V-Day Prep
As Valentine’s Day approaches, I find myself thinking less about cards and candy—and more about the quiet, meaningful ways that we love, give, and show up for others in our lives.
This past weekend, I spent three hours with the kiddos watching them make Valentine cards for one another.
Construction paper, markers, stickers, glitter, of course, and lots of heart making. 💕
I started this tradition for them because when I was growing up in my family of six kids, my parents created a Valentine’s box with a slot in the top, decorated with hearts and care.
Then we each made home made Valentines for each brother and sister, and of course my parents.
And without fail, my parents gave each of us a real store bought card—usually with a chocolate marshmallow heart tucked inside.
What I remember most wasn’t the candy. It was the thoughtfulness of my sibs. Their creativity. The feeling of being seen.
Some of the Valentines my brothers made were wildly creative—funny, heartfelt, unexpected.
And now, decades later, I’m watching my grandchildren look forward to this same ritual. I’m the one making the box now. Passing the tradition on to the next gen.
Love evolves and expands, yet its essence stays the same. It feels good to give!

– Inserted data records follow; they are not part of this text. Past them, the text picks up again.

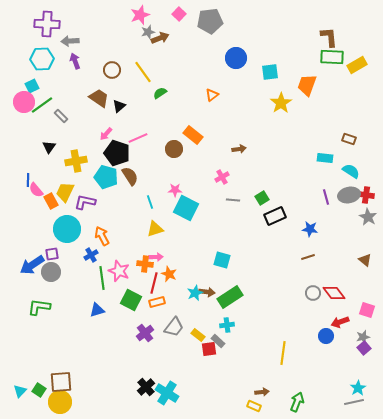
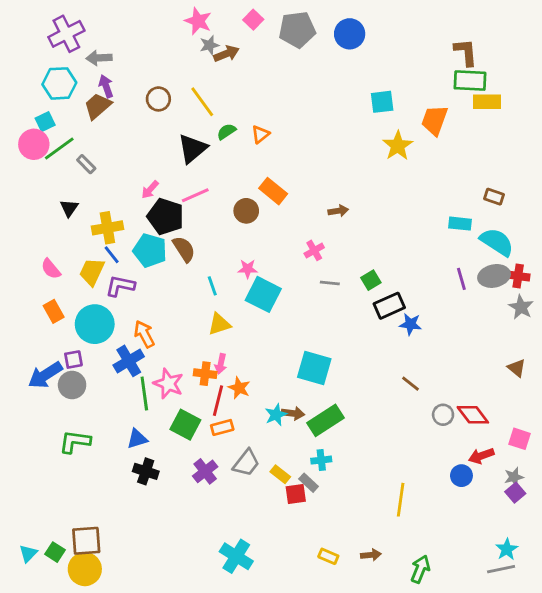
pink star: (140, 15) -> (198, 21), turned -30
purple cross: (47, 24) -> (66, 34), turned -30
blue circle: (236, 58) -> (350, 34), moved
yellow rectangle: (357, 65) -> (487, 102), moved, turned 30
orange triangle: (212, 95) -> (260, 134), moved
brown trapezoid: (99, 98) -> (98, 106), moved, turned -75
black triangle: (119, 106) -> (192, 149), moved, size x1.6
cyan semicircle: (351, 171) -> (497, 242), size x1.4
blue line: (28, 180) -> (112, 255), moved, turned -40
orange rectangle: (51, 201) -> (54, 311), moved
blue star: (310, 229) -> (410, 324), moved
blue cross: (91, 255) -> (129, 361), size x1.5
pink arrow: (156, 257) -> (221, 364), turned 104
brown line: (308, 257) -> (410, 384), moved, turned 56
cyan square: (222, 260) -> (314, 368), size x1.4
green L-shape: (39, 307) -> (75, 442), moved
black cross: (146, 387) -> (146, 471), moved, turned -30
yellow rectangle: (254, 406) -> (328, 556), moved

This week, I also get to show my love in another way.
On Thursday, I’ll be accompanying my mom to the hospital for her hip replacement surgery.
I’ll be representing all of my siblings as I care for our mom during this first week in recovery. Then my sister flies in for the second week. Following that, the brothers will begin their visits in turn.
These moments aren’t flashy, but they matter deeply. Love often looks like showing up when it counts. And it feels good.
I know you are showing up for your peeps too.
The question is, are you depleted after giving? If so, I encourage you to give to yourself.
Give to Gain.
All of this has me reflecting on a theme I’m currently weaving into a keynote I’m preparing for International Women’s Day in March and the theme of the day is “Give to Gain.”
Here’s the truth I’ve learned—sometimes the hard way:
Giving is powerful. But giving from an empty cup helps noone.
Self-care first.
Many of us—especially women, caregivers, leaders—are generous to a fault. We give our time, energy, wisdom, and heart… and forget that receiving, resting, and replenishing are not selfish acts. They’re essential ones.
When your cup is full:
- Your giving is sustainable
- Your presence is richer
- Your impact is greater
So as Valentine’s Day approaches, I invite you to ask yourself:
- Where is love showing up in my life right now?
- Am I honoring both my ability to give and my need to receive?
- What would filling my cup look like this week so that I have more to give?
Sometimes love looks like handmade Valentines. Sometimes it looks like sitting in a hospital waiting room.
And sometimes, it looks like choosing yourself—so you can continue to show up fully for the people and causes you care so much about most.
When you do that, you are modeling self-love and that feels really good too.
Do something nice for yourself today.